For one of the questions i was asked to solve, I found the max value of an array using a for loop, so i tried to find it using recursion and this is what I came up with:
public static int findMax(int[] a, int head, int last) {
int max = 0;
if (head == last) {
return a[head];
} else if (a[head] < a[last]) {
return findMax(a, head + 1, last);
} else {
return a[head];
}
}
So it works fine and gets the max value, but my question is : is it ok to have for the base case return a[head] and for the case when the value at the head is > the value at last?
You could just as easily do it with only one counter, just the index of the value you want to compare this time:
public static int findMax(int[] a, int index) {
if (index > 0) {
return Math.max(a[index], findMax(a, index-1))
} else {
return a[0];
}
}
This much better shows what is going on, and uses the default "recursion" layout, e.g. with a common base step. Initial call is by doing findMax(a, a.length-1).
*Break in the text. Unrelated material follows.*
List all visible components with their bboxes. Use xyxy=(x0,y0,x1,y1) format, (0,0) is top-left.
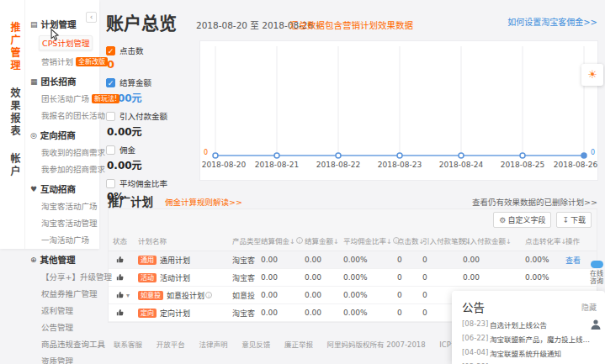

It's actually much simpler than that. The base case is if you've reached the end of the array (the 'else' part of the ternary control block below). Otherwise you return the max of the current and the recursive call.
public static int findMax(int[] a) {
return findMax(a, 0);
}
private static int findMax(int[] a, int i) {
return i < a.length
? Math.max(a[i], findMax(a, i + 1))
: Integer.MIN_VALUE;
}
At each element, you return the larger of the current element, and all of the elements with a greater index. Integer.MIN_VALUE will be returned only on empty arrays. This runs in linear time.
I would solve this by dividing the array in to the half on each recursive call.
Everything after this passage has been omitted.